The soldier lounging at the door came to eager attention. “Here it is,” I said. But Arslan didn't bother to enter the office; he just returned the soldier's salute and gestured us towards the cafeteria. Two of his followers dropped off to herd us down the hall after him.
The tables bristled with liquor bottles. The folding doors stood wide open, and we threaded our way through into the gym. It was filling up fast with soldiers. The moment Arslan appeared, they raised a shout of joy. There was no doubting the spontaneity of that cheer. He waved his arms and shouted back at them. He loved it; and to all appearances they loved him.

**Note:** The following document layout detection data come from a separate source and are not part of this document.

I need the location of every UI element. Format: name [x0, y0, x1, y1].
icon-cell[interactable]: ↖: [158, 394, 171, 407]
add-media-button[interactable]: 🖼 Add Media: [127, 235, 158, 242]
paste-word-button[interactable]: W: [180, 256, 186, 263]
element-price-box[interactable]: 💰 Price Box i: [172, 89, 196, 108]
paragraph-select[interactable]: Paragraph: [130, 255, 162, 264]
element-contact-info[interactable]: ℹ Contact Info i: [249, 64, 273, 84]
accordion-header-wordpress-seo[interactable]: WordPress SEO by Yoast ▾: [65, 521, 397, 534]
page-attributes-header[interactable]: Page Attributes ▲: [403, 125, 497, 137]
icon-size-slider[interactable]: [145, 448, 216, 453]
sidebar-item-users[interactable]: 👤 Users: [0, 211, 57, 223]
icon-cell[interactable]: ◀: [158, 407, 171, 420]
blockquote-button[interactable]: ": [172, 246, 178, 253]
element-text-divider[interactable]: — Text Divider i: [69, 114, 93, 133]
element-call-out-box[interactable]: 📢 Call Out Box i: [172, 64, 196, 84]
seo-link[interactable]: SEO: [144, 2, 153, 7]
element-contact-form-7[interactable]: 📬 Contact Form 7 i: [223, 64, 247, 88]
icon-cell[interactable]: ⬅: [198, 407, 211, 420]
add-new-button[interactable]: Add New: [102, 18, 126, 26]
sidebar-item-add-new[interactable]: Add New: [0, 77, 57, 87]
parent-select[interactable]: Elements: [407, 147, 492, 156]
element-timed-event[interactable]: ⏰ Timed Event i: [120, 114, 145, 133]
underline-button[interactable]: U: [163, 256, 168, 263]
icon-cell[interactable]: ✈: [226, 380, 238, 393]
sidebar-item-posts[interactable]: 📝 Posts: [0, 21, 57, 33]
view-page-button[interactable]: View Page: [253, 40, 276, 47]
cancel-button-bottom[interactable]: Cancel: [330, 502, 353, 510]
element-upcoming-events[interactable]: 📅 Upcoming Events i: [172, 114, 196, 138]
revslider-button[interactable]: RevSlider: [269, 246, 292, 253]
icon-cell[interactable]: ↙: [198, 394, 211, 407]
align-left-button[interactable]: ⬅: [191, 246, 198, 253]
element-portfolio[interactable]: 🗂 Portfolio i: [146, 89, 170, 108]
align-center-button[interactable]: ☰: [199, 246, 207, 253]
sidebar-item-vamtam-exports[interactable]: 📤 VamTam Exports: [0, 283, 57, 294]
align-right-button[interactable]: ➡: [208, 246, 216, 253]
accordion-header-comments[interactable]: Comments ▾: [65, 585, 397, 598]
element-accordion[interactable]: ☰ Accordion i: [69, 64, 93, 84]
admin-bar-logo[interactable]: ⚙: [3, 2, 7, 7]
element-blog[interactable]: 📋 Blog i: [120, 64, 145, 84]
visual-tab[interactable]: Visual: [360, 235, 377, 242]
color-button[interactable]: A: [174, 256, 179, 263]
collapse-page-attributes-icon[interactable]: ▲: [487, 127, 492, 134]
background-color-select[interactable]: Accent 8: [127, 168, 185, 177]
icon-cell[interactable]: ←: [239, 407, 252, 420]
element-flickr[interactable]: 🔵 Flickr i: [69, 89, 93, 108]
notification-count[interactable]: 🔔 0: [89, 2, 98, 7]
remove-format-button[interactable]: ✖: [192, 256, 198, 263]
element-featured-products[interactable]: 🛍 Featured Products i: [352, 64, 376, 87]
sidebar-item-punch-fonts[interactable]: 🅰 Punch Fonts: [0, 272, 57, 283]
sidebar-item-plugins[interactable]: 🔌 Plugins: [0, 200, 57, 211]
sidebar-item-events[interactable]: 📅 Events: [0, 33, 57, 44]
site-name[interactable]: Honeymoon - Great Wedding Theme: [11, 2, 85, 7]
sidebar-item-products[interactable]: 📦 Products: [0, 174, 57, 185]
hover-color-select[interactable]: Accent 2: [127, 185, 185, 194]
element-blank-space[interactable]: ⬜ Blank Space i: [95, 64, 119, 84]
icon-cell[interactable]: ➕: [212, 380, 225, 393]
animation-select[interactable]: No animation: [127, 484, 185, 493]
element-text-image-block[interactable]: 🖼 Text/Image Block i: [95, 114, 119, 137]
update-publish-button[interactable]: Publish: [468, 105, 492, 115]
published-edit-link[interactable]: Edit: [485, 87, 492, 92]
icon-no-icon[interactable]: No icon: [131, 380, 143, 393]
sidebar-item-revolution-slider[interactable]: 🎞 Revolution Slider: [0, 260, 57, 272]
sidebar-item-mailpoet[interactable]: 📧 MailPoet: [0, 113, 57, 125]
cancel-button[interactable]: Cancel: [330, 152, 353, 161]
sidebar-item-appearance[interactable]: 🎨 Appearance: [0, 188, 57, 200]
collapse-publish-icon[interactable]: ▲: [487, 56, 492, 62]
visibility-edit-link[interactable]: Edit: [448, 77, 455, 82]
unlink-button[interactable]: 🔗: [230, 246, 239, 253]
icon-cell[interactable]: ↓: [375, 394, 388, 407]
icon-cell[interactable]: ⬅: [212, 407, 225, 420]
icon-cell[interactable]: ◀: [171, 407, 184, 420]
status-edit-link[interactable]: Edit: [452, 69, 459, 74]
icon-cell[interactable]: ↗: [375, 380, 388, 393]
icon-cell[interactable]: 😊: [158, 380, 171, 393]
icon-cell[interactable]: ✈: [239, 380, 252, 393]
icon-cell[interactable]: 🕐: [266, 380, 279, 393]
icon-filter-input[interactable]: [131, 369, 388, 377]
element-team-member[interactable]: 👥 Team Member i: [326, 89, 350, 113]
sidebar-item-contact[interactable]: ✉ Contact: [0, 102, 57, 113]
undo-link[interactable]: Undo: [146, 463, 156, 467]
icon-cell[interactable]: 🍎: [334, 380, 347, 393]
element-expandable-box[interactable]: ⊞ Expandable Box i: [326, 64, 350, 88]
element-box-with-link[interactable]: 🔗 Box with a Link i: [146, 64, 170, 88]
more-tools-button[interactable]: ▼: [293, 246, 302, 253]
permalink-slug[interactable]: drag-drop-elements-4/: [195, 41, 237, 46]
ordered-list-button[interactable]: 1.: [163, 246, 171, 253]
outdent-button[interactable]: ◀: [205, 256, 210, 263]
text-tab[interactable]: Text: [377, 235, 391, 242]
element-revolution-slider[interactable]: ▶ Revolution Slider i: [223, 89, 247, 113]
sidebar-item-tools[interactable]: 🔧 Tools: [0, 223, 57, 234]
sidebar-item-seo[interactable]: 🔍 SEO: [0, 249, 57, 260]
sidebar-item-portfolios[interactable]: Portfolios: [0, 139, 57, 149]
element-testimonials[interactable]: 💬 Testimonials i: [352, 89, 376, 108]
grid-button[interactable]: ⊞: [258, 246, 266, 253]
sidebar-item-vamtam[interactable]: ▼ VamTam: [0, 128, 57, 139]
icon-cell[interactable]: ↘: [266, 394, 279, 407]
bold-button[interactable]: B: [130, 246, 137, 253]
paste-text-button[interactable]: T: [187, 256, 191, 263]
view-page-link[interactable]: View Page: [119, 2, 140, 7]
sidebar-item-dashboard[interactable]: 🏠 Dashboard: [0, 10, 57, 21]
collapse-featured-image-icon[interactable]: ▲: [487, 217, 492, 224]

They were streaming in from the back door, filling the gym and starting now to flow on into the cafeteria, so that Arslan, in his progress toward the stage, breasted the full stream of them. They opened a path for him, closing in again in little eddies around us, and as he passed they laughed, shouted, shook their fists triumphantly. It was an impressive thing to walk through.
They were fresh and spruce. They didn't look as though they'd been in any battles very recently, but it was a dead certainty they'd been in battles. Not a man of them but looked older and grimmer than their general, though there was nothing grim about their mood at the moment. In one word, they looked tough—not the desperate boy-toughness I'd seen in so many American veterans, but the unpretentious toughness of professionals.

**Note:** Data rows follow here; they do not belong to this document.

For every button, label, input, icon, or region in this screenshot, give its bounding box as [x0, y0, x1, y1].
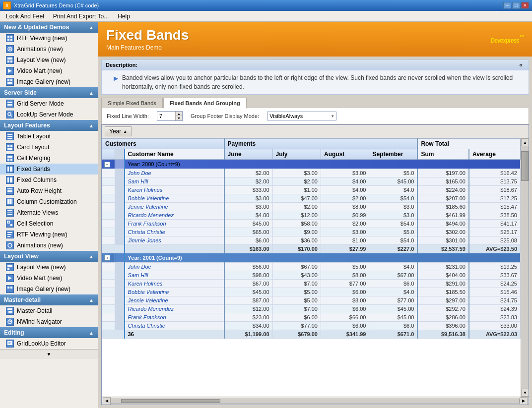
sidebar-item-video-mart2[interactable]: Video Mart (new): [0, 273, 98, 284]
sidebar-item-animations2[interactable]: Animations (new): [0, 240, 98, 251]
june-cell: $33.00: [224, 185, 272, 194]
minimize-button[interactable]: ─: [503, 2, 511, 9]
table-row[interactable]: Karen Holmes $33.00 $1.00 $4.00 $4.0 $22…: [102, 185, 521, 194]
table-row[interactable]: Sam Hill $98.00 $43.00 $8.00 $67.00 $404…: [102, 271, 521, 279]
fixed-line-width-input[interactable]: [157, 112, 175, 120]
tab-simple-fixed-bands[interactable]: Simple Fixed Bands: [101, 98, 163, 108]
horizontal-scrollbar[interactable]: ◀ ▶: [102, 397, 529, 405]
sidebar-item-rtf-viewing[interactable]: RTF Viewing (new): [0, 33, 98, 44]
menu-print-export[interactable]: Print And Export To...: [49, 12, 113, 21]
year-filter-button[interactable]: Year ▲: [105, 126, 132, 136]
table-row[interactable]: Jennie Valentine $3.00 $2.00 $8.00 $3.0 …: [102, 202, 521, 211]
menu-help[interactable]: Help: [114, 12, 134, 21]
table-row[interactable]: Bobbie Valentine $3.00 $47.00 $2.00 $54.…: [102, 194, 521, 202]
table-row[interactable]: John Doe $2.00 $3.00 $3.00 $5.0 $197.00 …: [102, 169, 521, 177]
average-header[interactable]: Average: [469, 149, 521, 160]
sidebar-item-cell-merging[interactable]: Cell Merging: [0, 153, 98, 164]
table-row[interactable]: Ricardo Menendez $12.00 $7.00 $6.00 $45.…: [102, 304, 521, 313]
sum-header[interactable]: Sum: [417, 149, 469, 160]
table-row[interactable]: Karen Holmes $67.00 $7.00 $77.00 $6.0 $2…: [102, 279, 521, 288]
sidebar-section-editing[interactable]: Editing ▲: [0, 327, 98, 338]
h-scroll-track[interactable]: [111, 399, 520, 404]
sidebar-item-fixed-columns[interactable]: Fixed Columns: [0, 175, 98, 185]
expand-cell[interactable]: +: [102, 253, 115, 262]
sidebar-item-grid-server-mode[interactable]: Grid Server Mode: [0, 98, 98, 109]
sidebar-item-rtf-viewing2[interactable]: RTF Viewing (new): [0, 229, 98, 240]
spinner-down-button[interactable]: ▼: [175, 116, 182, 120]
customer-name-header[interactable]: Customer Name: [125, 149, 224, 160]
row-indicator-cell: [115, 288, 124, 296]
table-row[interactable]: Frank Frankson $45.00 $58.00 $2.00 $54.0…: [102, 219, 521, 228]
sidebar-item-gridlookup-editor[interactable]: GridLookUp Editor: [0, 338, 98, 349]
close-button[interactable]: ✕: [521, 2, 529, 9]
menu-look-and-feel[interactable]: Look And Feel: [2, 12, 48, 21]
sidebar-item-nwind-navigator[interactable]: NWind Navigator: [0, 316, 98, 327]
h-scroll-right-button[interactable]: ▶: [520, 397, 528, 405]
group-header-row: + Year: 2001 (Count=9): [102, 253, 521, 262]
fixed-line-width-spinner[interactable]: ▲ ▼: [157, 111, 183, 121]
expand-empty: [102, 271, 115, 279]
sidebar-section-new-demos[interactable]: New & Updated Demos ▲: [0, 22, 98, 33]
vertical-scrollbar[interactable]: ▲ ▼: [521, 138, 529, 397]
sidebar-section-master-detail[interactable]: Master-detail ▲: [0, 294, 98, 305]
august-cell: $6.00: [321, 304, 369, 313]
sidebar-item-layout-view[interactable]: Layout View (new): [0, 55, 98, 65]
july-cell: $12.00: [272, 211, 321, 219]
sidebar-item-video-mart[interactable]: Video Mart (new): [0, 65, 98, 76]
sidebar-item-lookup-server-mode[interactable]: LookUp Server Mode: [0, 109, 98, 120]
h-scroll-thumb[interactable]: [121, 399, 220, 403]
sidebar-item-column-customization[interactable]: Column Customization: [0, 196, 98, 207]
v-scroll-thumb[interactable]: [521, 151, 529, 181]
table-row[interactable]: Jennie Valentine $87.00 $5.00 $8.00 $77.…: [102, 296, 521, 304]
august-cell: $4.00: [321, 177, 369, 185]
sidebar-item-image-gallery[interactable]: Image Gallery (new): [0, 76, 98, 87]
sidebar-item-table-layout[interactable]: Table Layout: [0, 131, 98, 142]
scroll-down-button[interactable]: ▼: [521, 389, 529, 397]
august-header[interactable]: August: [321, 149, 369, 160]
video-icon: [6, 67, 14, 75]
sidebar-item-alternate-views[interactable]: Alternate Views: [0, 207, 98, 218]
table-row[interactable]: Ricardo Menendez $4.00 $12.00 $0.99 $3.0…: [102, 211, 521, 219]
sidebar-item-master-detail[interactable]: Master-Detail: [0, 305, 98, 316]
sidebar-section-layout-features[interactable]: Layout Features ▲: [0, 120, 98, 131]
sidebar-item-fixed-bands[interactable]: Fixed Bands: [0, 164, 98, 175]
spinner-up-button[interactable]: ▲: [175, 112, 182, 116]
june-cell: $45.00: [224, 219, 272, 228]
table-row[interactable]: Christa Christie $34.00 $77.00 $6.00 $6.…: [102, 321, 521, 330]
table-row[interactable]: Bobbie Valentine $45.00 $5.00 $6.00 $4.0…: [102, 288, 521, 296]
description-toggle-button[interactable]: «: [517, 61, 525, 68]
table-row[interactable]: Sam Hill $2.00 $2.00 $4.00 $45.00 $165.0…: [102, 177, 521, 185]
july-cell: $36.00: [272, 236, 321, 244]
table-row[interactable]: Christa Christie $65.00 $9.00 $3.00 $5.0…: [102, 228, 521, 236]
sidebar-scroll-down[interactable]: ▼: [0, 349, 98, 359]
scroll-up-button[interactable]: ▲: [521, 138, 529, 146]
table-row[interactable]: Jimmie Jones $6.00 $36.00 $1.00 $54.0 $3…: [102, 236, 521, 244]
tab-fixed-bands-grouping[interactable]: Fixed Bands And Grouping: [163, 98, 247, 109]
sidebar-item-layout-view2[interactable]: Layout View (new): [0, 262, 98, 273]
expand-button[interactable]: −: [104, 162, 110, 168]
table-row[interactable]: Frank Frankson $23.00 $6.00 $66.00 $45.0…: [102, 313, 521, 321]
v-scroll-track[interactable]: [521, 146, 529, 389]
sidebar-section-layout-view[interactable]: Layout View ▲: [0, 251, 98, 262]
description-header: Description: «: [102, 60, 529, 70]
expand-button[interactable]: +: [104, 255, 110, 261]
sidebar-section-server-side[interactable]: Server Side ▲: [0, 87, 98, 98]
maximize-button[interactable]: □: [512, 2, 520, 9]
sidebar-item-cell-selection[interactable]: Cell Selection: [0, 218, 98, 229]
sum-cell: $185.60: [417, 202, 469, 211]
sidebar-item-image-gallery2[interactable]: Image Gallery (new): [0, 284, 98, 294]
group-footer-select[interactable]: VisibleAlways Never VisibleIfExpanded: [267, 112, 336, 120]
footer-name: 36: [125, 330, 224, 338]
sidebar-item-animations[interactable]: Animations (new): [0, 44, 98, 55]
september-header[interactable]: September: [369, 149, 417, 160]
sidebar-item-auto-row-height[interactable]: Auto Row Height: [0, 185, 98, 196]
title-bar: X XtraGrid Features Demo (C# code) ─ □ ✕: [0, 0, 532, 11]
grid-scroll-inner[interactable]: Customers Payments Row Total: [102, 138, 521, 397]
july-header[interactable]: July: [272, 149, 321, 160]
table-row[interactable]: John Doe $56.00 $67.00 $5.00 $4.0 $231.0…: [102, 262, 521, 271]
september-cell: $5.0: [369, 169, 417, 177]
june-header[interactable]: June: [224, 149, 272, 160]
h-scroll-left-button[interactable]: ◀: [103, 397, 111, 405]
sidebar-item-card-layout[interactable]: Card Layout: [0, 142, 98, 153]
expand-cell[interactable]: −: [102, 160, 115, 169]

Near the back door we were halted by the pressure of the stream. Arslan stood flushed and laughing—shaking hands, slapping backs, waving over shoulders at faces beyond. In half a minute we were cut off from him by the swarm, and gradually forced backwards. I steered us up against the wall, and we stuck there stubbornly.
No matter how well you knew your teachers, you could never predict for sure how they would act in a completely new situation. But you could make a pretty darned good guess—especially if one of them had been your next-door neighbor for four years. Perry Carpenter worried me. Perry with his breezy ways and red hair and long-handled basketball reach had been the most convenient hero for the boys of his teams and classes, but not a man I'd ask for anything out of the ordinary. Now, scared rotten, he was ready to sell the school or the whole country, whichever was in demand, to whoever held the gun. I couldn't blame him, any more or less than I blamed myself for having a bad stomach. It was just another aggravating factor that had to be taken into account.

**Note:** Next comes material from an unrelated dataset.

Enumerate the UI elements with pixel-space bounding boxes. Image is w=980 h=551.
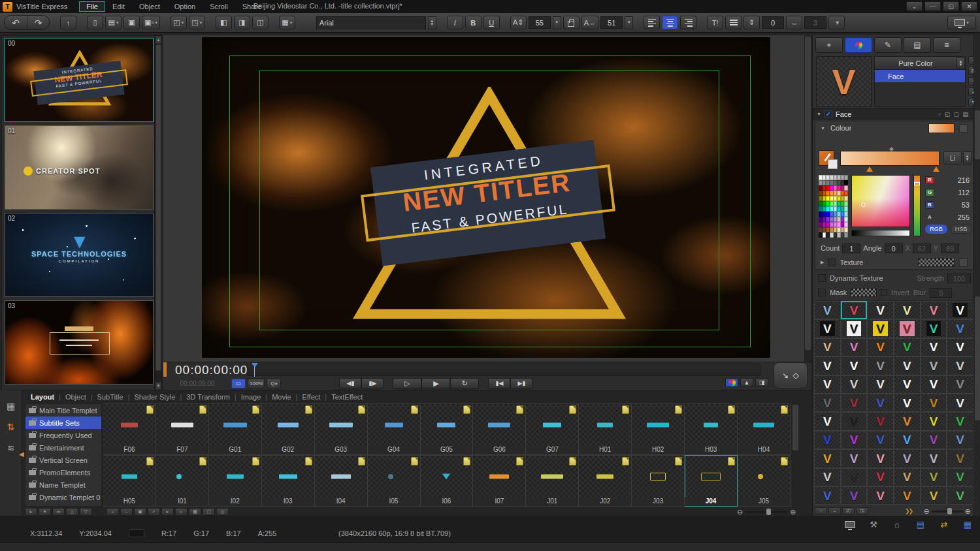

At last the stream stopped flowing. The tiers of seats were packed; the tables were crowded. Whoever had decided how many troops were to be squeezed into the gym and cafeteria tonight had figured it pretty close. But they were all in; I could see that only a couple of sentries were left outside when the door finally closed. Arslan waved his arms, and the soldiers jostled down into their seats. Now only he, and we, and the little pack that must be his bodyguard, were left standing. He turned to us, and the look that lit up his face made me stiffen. It was a devil's look, a look of white-hot pleasure.